Translated from the Werkgroep Grauwe Kiekendief in the Netherlands:
Thursday, April 23, 2015
From 2009 on, the Werkgroep Grauwe Kiekendief [Montagu’s Harrier Workgroup] uses state-of-the-art UvA BiTS GPS loggers to map the movements of individual Montagu’s harriers in detail. In the vast East Groningen fields, however, besides Montagu’s harriers also hen and marsh harriers live. To compare how these three harrier species use the countryside precisely, the GPS logger investigation was expanded in 2012 to hen and marsh harriers.

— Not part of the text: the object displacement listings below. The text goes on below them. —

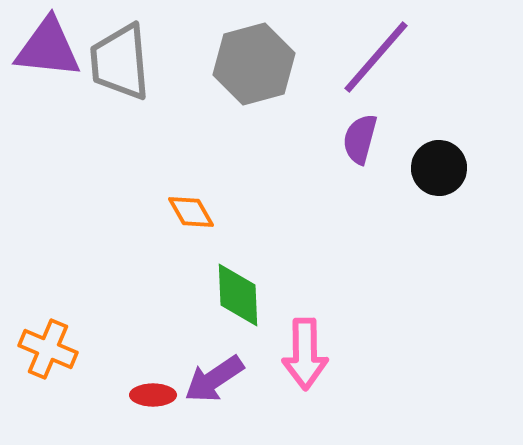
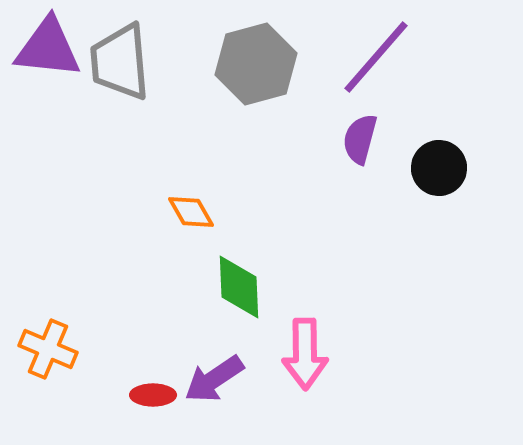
gray hexagon: moved 2 px right
green diamond: moved 1 px right, 8 px up
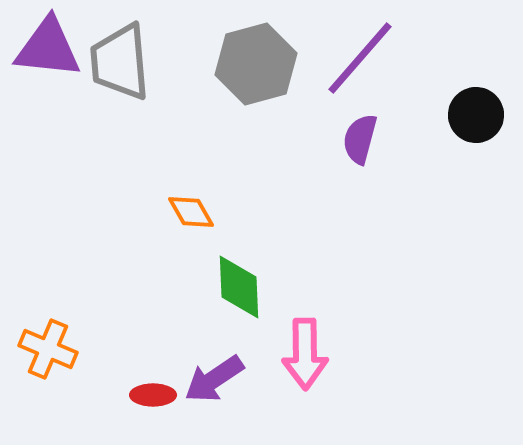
purple line: moved 16 px left, 1 px down
black circle: moved 37 px right, 53 px up
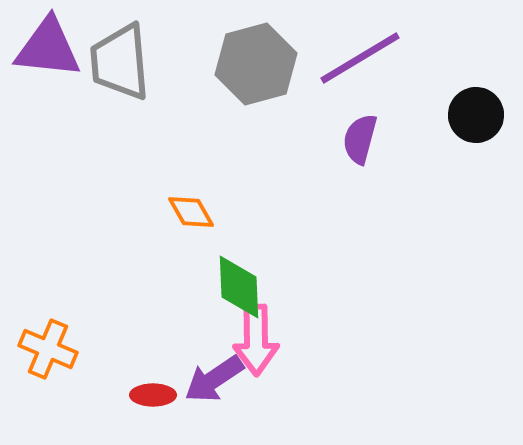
purple line: rotated 18 degrees clockwise
pink arrow: moved 49 px left, 14 px up
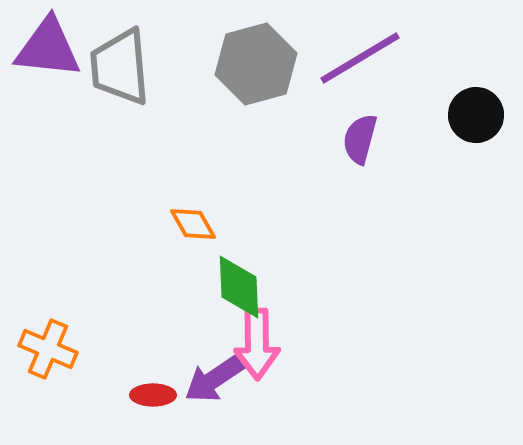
gray trapezoid: moved 5 px down
orange diamond: moved 2 px right, 12 px down
pink arrow: moved 1 px right, 4 px down
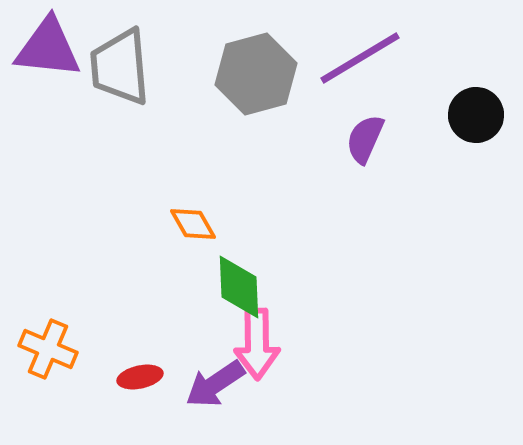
gray hexagon: moved 10 px down
purple semicircle: moved 5 px right; rotated 9 degrees clockwise
purple arrow: moved 1 px right, 5 px down
red ellipse: moved 13 px left, 18 px up; rotated 12 degrees counterclockwise
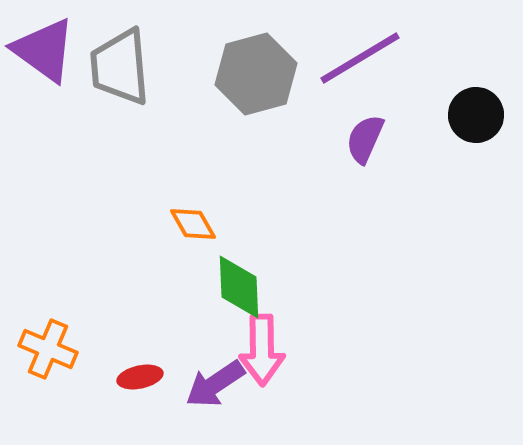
purple triangle: moved 4 px left, 2 px down; rotated 30 degrees clockwise
pink arrow: moved 5 px right, 6 px down
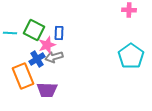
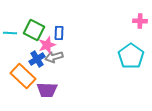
pink cross: moved 11 px right, 11 px down
orange rectangle: rotated 25 degrees counterclockwise
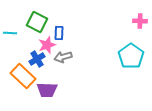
green square: moved 3 px right, 8 px up
gray arrow: moved 9 px right
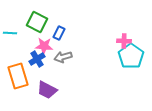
pink cross: moved 16 px left, 20 px down
blue rectangle: rotated 24 degrees clockwise
pink star: moved 3 px left, 1 px down; rotated 24 degrees clockwise
orange rectangle: moved 5 px left; rotated 30 degrees clockwise
purple trapezoid: rotated 25 degrees clockwise
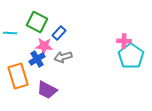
blue rectangle: rotated 16 degrees clockwise
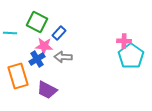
gray arrow: rotated 18 degrees clockwise
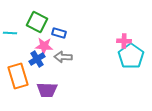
blue rectangle: rotated 64 degrees clockwise
purple trapezoid: rotated 25 degrees counterclockwise
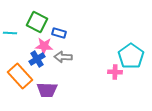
pink cross: moved 9 px left, 31 px down
orange rectangle: moved 2 px right; rotated 25 degrees counterclockwise
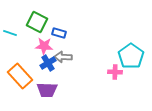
cyan line: rotated 16 degrees clockwise
blue cross: moved 11 px right, 4 px down
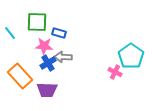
green square: rotated 25 degrees counterclockwise
cyan line: rotated 32 degrees clockwise
pink cross: rotated 24 degrees clockwise
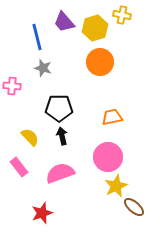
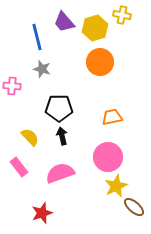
gray star: moved 1 px left, 1 px down
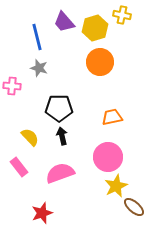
gray star: moved 3 px left, 1 px up
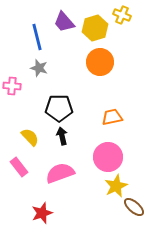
yellow cross: rotated 12 degrees clockwise
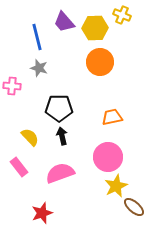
yellow hexagon: rotated 15 degrees clockwise
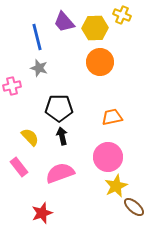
pink cross: rotated 18 degrees counterclockwise
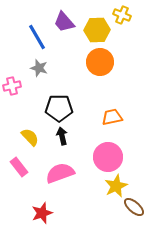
yellow hexagon: moved 2 px right, 2 px down
blue line: rotated 16 degrees counterclockwise
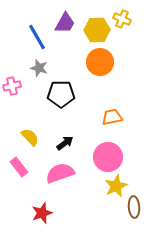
yellow cross: moved 4 px down
purple trapezoid: moved 1 px right, 1 px down; rotated 110 degrees counterclockwise
black pentagon: moved 2 px right, 14 px up
black arrow: moved 3 px right, 7 px down; rotated 66 degrees clockwise
brown ellipse: rotated 45 degrees clockwise
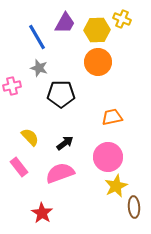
orange circle: moved 2 px left
red star: rotated 20 degrees counterclockwise
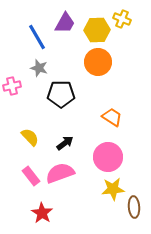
orange trapezoid: rotated 45 degrees clockwise
pink rectangle: moved 12 px right, 9 px down
yellow star: moved 3 px left, 3 px down; rotated 20 degrees clockwise
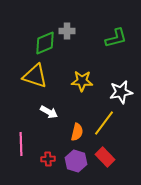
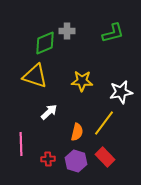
green L-shape: moved 3 px left, 5 px up
white arrow: rotated 72 degrees counterclockwise
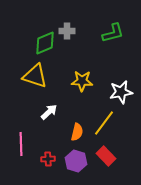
red rectangle: moved 1 px right, 1 px up
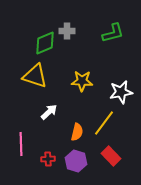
red rectangle: moved 5 px right
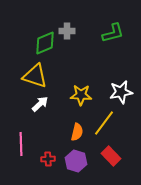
yellow star: moved 1 px left, 14 px down
white arrow: moved 9 px left, 8 px up
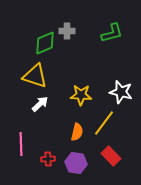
green L-shape: moved 1 px left
white star: rotated 25 degrees clockwise
purple hexagon: moved 2 px down; rotated 10 degrees counterclockwise
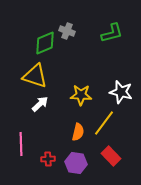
gray cross: rotated 21 degrees clockwise
orange semicircle: moved 1 px right
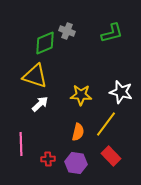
yellow line: moved 2 px right, 1 px down
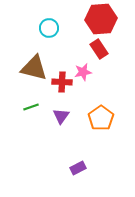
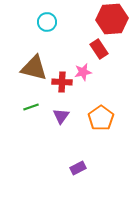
red hexagon: moved 11 px right
cyan circle: moved 2 px left, 6 px up
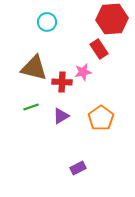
purple triangle: rotated 24 degrees clockwise
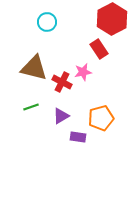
red hexagon: rotated 24 degrees counterclockwise
red cross: rotated 24 degrees clockwise
orange pentagon: rotated 20 degrees clockwise
purple rectangle: moved 31 px up; rotated 35 degrees clockwise
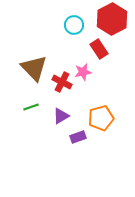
cyan circle: moved 27 px right, 3 px down
brown triangle: rotated 32 degrees clockwise
purple rectangle: rotated 28 degrees counterclockwise
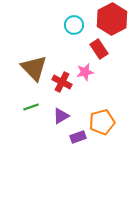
pink star: moved 2 px right
orange pentagon: moved 1 px right, 4 px down
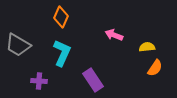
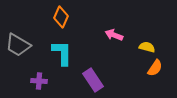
yellow semicircle: rotated 21 degrees clockwise
cyan L-shape: rotated 24 degrees counterclockwise
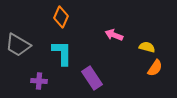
purple rectangle: moved 1 px left, 2 px up
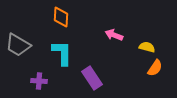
orange diamond: rotated 20 degrees counterclockwise
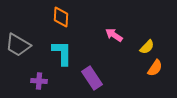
pink arrow: rotated 12 degrees clockwise
yellow semicircle: rotated 119 degrees clockwise
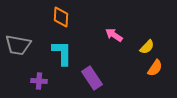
gray trapezoid: rotated 20 degrees counterclockwise
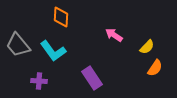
gray trapezoid: rotated 40 degrees clockwise
cyan L-shape: moved 9 px left, 2 px up; rotated 144 degrees clockwise
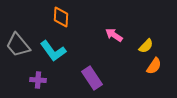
yellow semicircle: moved 1 px left, 1 px up
orange semicircle: moved 1 px left, 2 px up
purple cross: moved 1 px left, 1 px up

A cold drizzly spring day in 2012 turned out to be a historic day in the marsh harrier research. This day was when near Delfzijl the first marsh harrier was caught for the GPS logger research. The male, called ‘William’ turned out to wear an aluminum ring of the bird migration research station. The ring data showed that William at the time was two years old, and had hatched in exactly the same reed bed where he nested now.
Different hunting pattern
It was exciting to follow the movements of William during the breeding season. William flew remarkably often along ditches, making a map of its track show the East Groningen allotment pattern. This contrasts with Montagu’s marriers, which also hunt in the central parts of fields and meadows. That William prefered to hunt along ditch banks was also evident from the prey remains found at his favourite place to sit, a striking number of ducklings and water voles.